A conclusão de toda a série de casos visitados era que “a melhor forma de assistência aos alienados sob o ponto de vista médico e sob o ponto de vista económico é a do asilo completo, o asilo total que compreende o hospital para os casos agudos, o asilo propriamente dito e a colónia para os trabalhadores, sem descurar o serviço aberto” (fl. 315). Uma vez que entre 50 a 80% da população do asilo se dedicava a trabalhos agrícolas, eram muitos os psiquiatras que defendiam a terapia pelo trabalho. Era o caso de Parchappe de Vinay e Hermann Simon. Este último, com a sua autoridade proclamada de director de um asilo na Vestefália, era referido como o “leader da terapêutica pelo trabalho nos alienados”. Para ele, o trabalho como método terapêutico de valor universal aplicava-se não só aos casos crónicos, mas também aos agudos e sub-agudos. Nesta mesma série de autoridades médicas, incluía-se também o parecer do mesmo teor de Sobral Cid. Parecia, pois, haver consenso em relação à “indicação médica do trabalho como agente bio-psico-terapêutico” (fl. 316).  

Num curto espaço de tempo, a comissão criada para resolver as questões do tratamento dos loucos na região Centro tinha-se cindido. De um lado, estava o médico psiquiatra e neurologista Elísio de Moura, preocupado com a instalação de uma Clínica Psiquiátrica, que funcionasse em articulação com a Universidade de Coimbra e pudesse ser posta ao serviço do ensino, mas também da neurologia. Do outro lado, estava o médico e também professor Bissaya Barreto, acompanhado pelo engenheiro Cavalleri e o arquitecto Benavente, que procurava instalar um novo Asilo-Colónia Agrícola – mais de acordo com preocupações sociológicas e concentracionárias – , numa área vasta que permitisse desenvolver uma exploração agrícola e a construção de oficinas, de modo a que terapêutica se centrasse no trabalho dos pacientes. No entanto, a posição destes últimos, à cabeça dos quais se encontrava Bissaya, era a de procurar chegar a uma base conciliatória com quem defendia, acima de tudo, o funcionamento de uma clínica psiquiátrica. Para isso, Bissaya recorria aos seus conhecimentos comparativos acerca dos manicómios existentes por essa Europa fora, argumentando serem muitos os casos onde as mesmas clínicas faziam parte de manicómios, que ficavam distantes das universidades “e no entanto o ensino da Psiquiatria faz-se e com aproveitamento de alunos, de médicos nacionais e estrangeiros” (fl. 320).

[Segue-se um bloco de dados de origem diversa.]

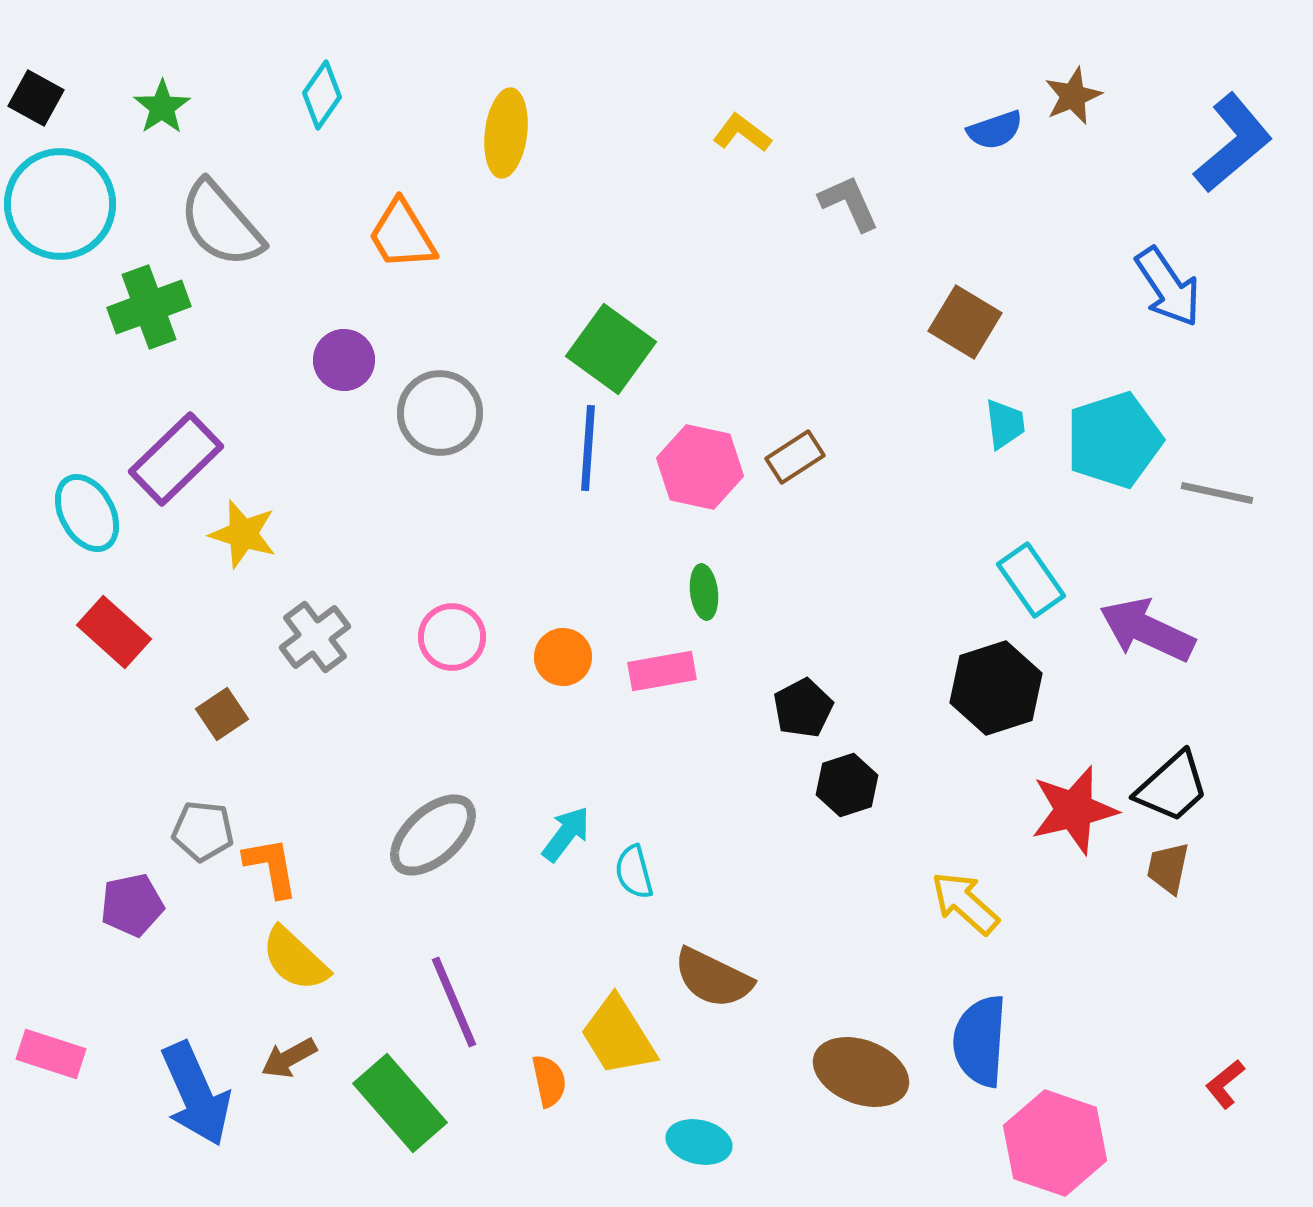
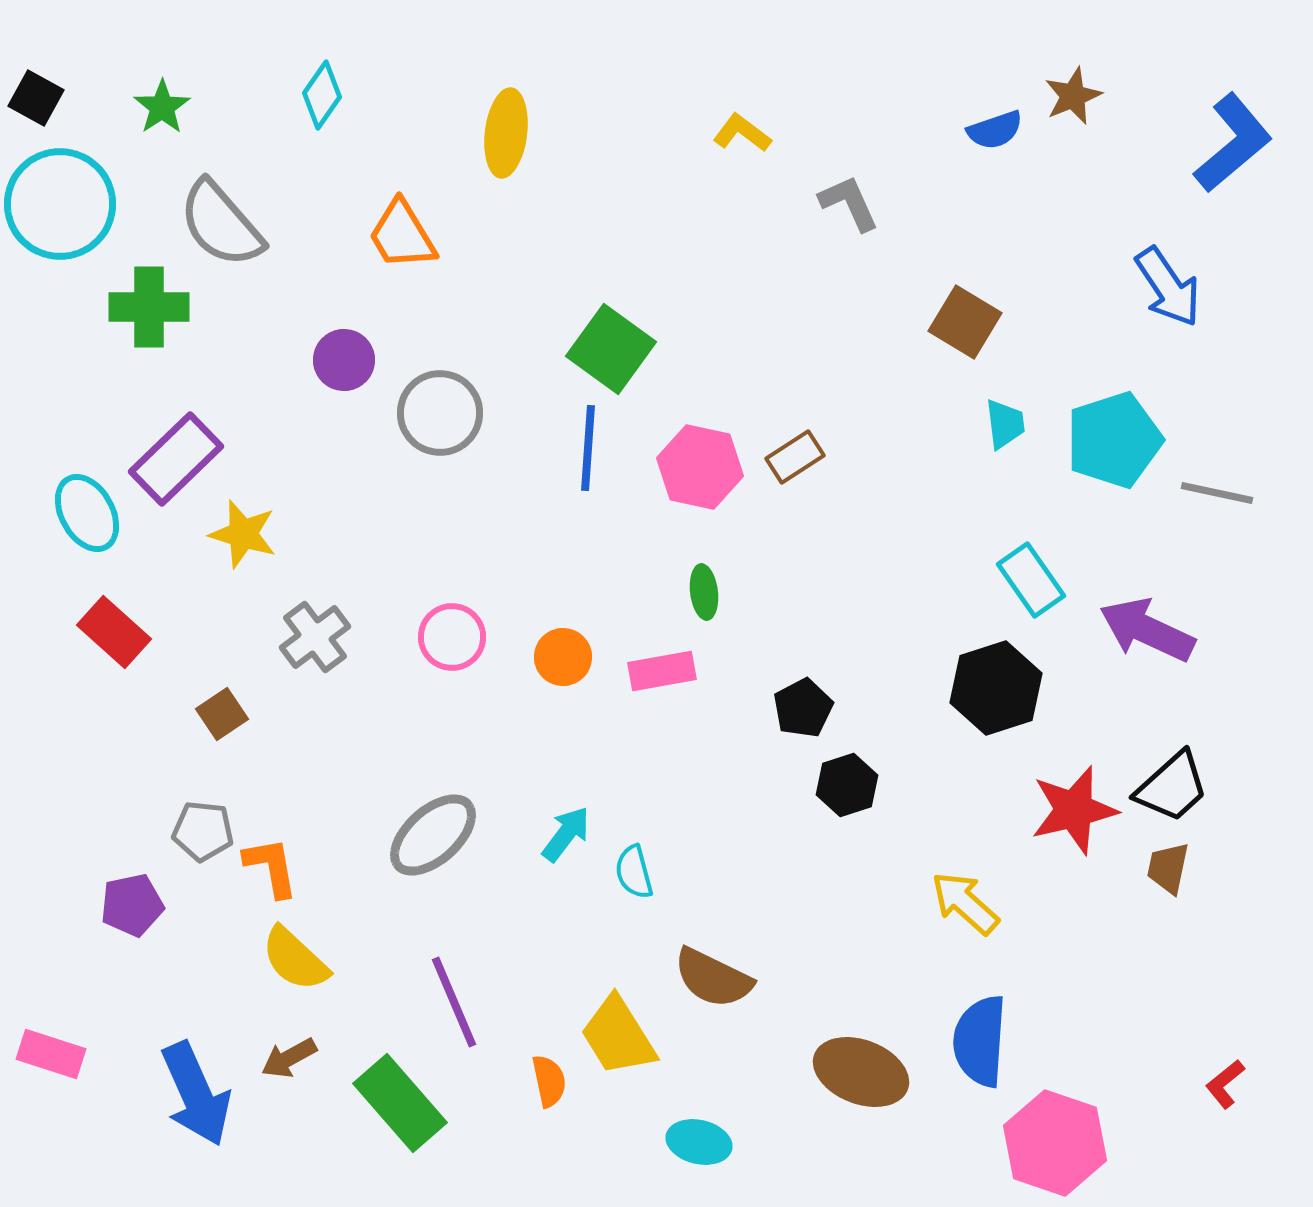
green cross at (149, 307): rotated 20 degrees clockwise
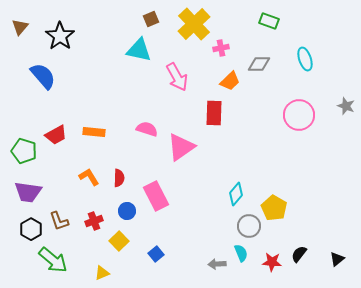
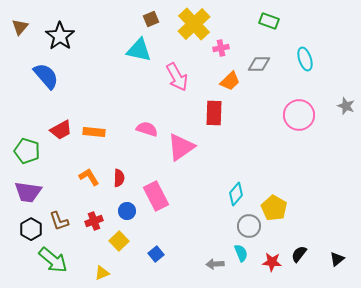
blue semicircle: moved 3 px right
red trapezoid: moved 5 px right, 5 px up
green pentagon: moved 3 px right
gray arrow: moved 2 px left
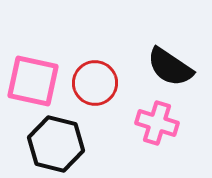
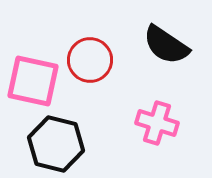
black semicircle: moved 4 px left, 22 px up
red circle: moved 5 px left, 23 px up
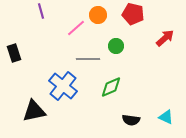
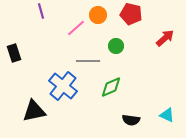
red pentagon: moved 2 px left
gray line: moved 2 px down
cyan triangle: moved 1 px right, 2 px up
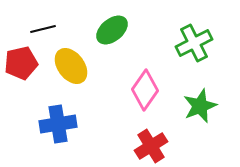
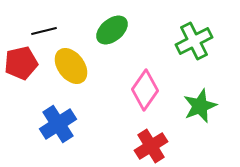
black line: moved 1 px right, 2 px down
green cross: moved 2 px up
blue cross: rotated 24 degrees counterclockwise
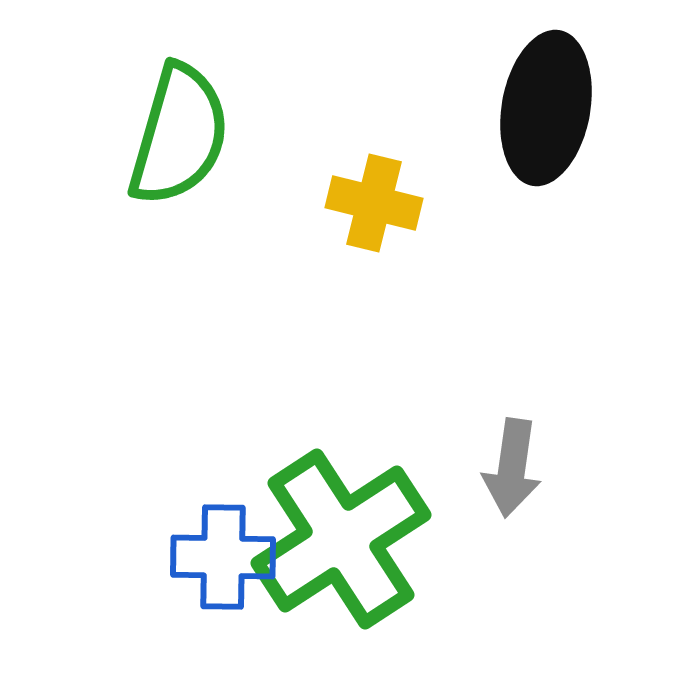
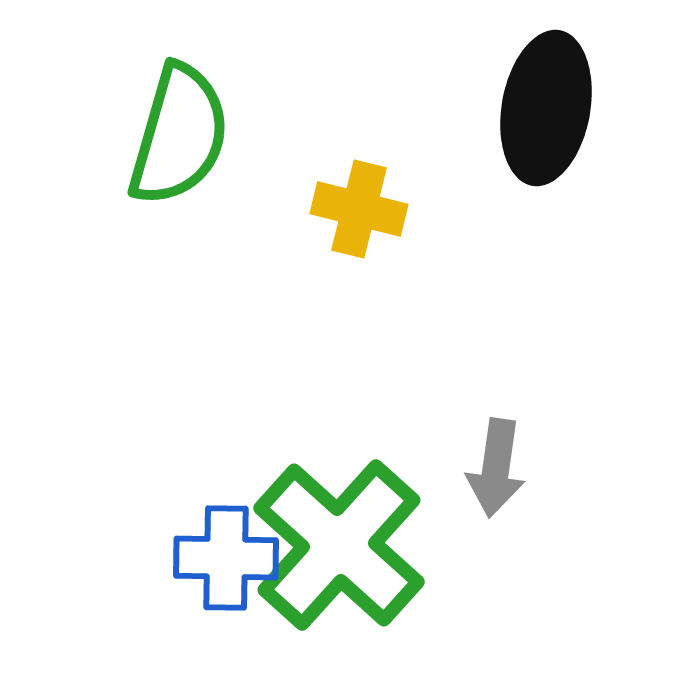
yellow cross: moved 15 px left, 6 px down
gray arrow: moved 16 px left
green cross: moved 2 px left, 6 px down; rotated 15 degrees counterclockwise
blue cross: moved 3 px right, 1 px down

A Alemanha, modelo a adoptar, teria tratado e resolvido, em primeiro lugar, a questão da assistência aos alienados construindo hospitais-colónias-asilos, para só depois dispor de clínicas psiquiátricas. Além disso, estas últimas não dependiam do Estado, mas das próprias universidades que eram instituições dotadas de autonomia. A situação era, pois, diferente da que existia em Portugal, considerando Bissaya Barreto o seguinte, tendo em vista integrar a clínica psiquiátrica num asilo-colónia, que não ficasse muito afastado de Coimbra: 

 “Em Portugal, onde não há assistência aos loucos indigentes suficiente, onde passeiam livremente 8000 alienados, muitos perigosos para a sociedade, em Portugal onde com frequência se praticam graves crimes por alienados que andam à solta porque não há possibilidade do seu internamento, em Portugal onde não há onde recolher os afectados de enfermidade mental e instintos perversos, onde não há ligas de higiene mental, dispensários de profilaxia e tratamento de doenças mentais, em Portugal onde não há asilos para doentes, portadores de doenças crónicas e incuráveis, nem colónias-agrícolas para a laboterapia dos enfermos, susceptíveis de se entregar ao trabalho, deve o Estado cuidar, em primeiro lugar, da fundação das clínicas psiquiátricas para o ensino da Psiquiatria, em vez de fundar um hospital-asilo-colónia onde se possam  tratar os casos agudos e receber os crónicos e incuráveis? Entendo que não” (fls. 324-325).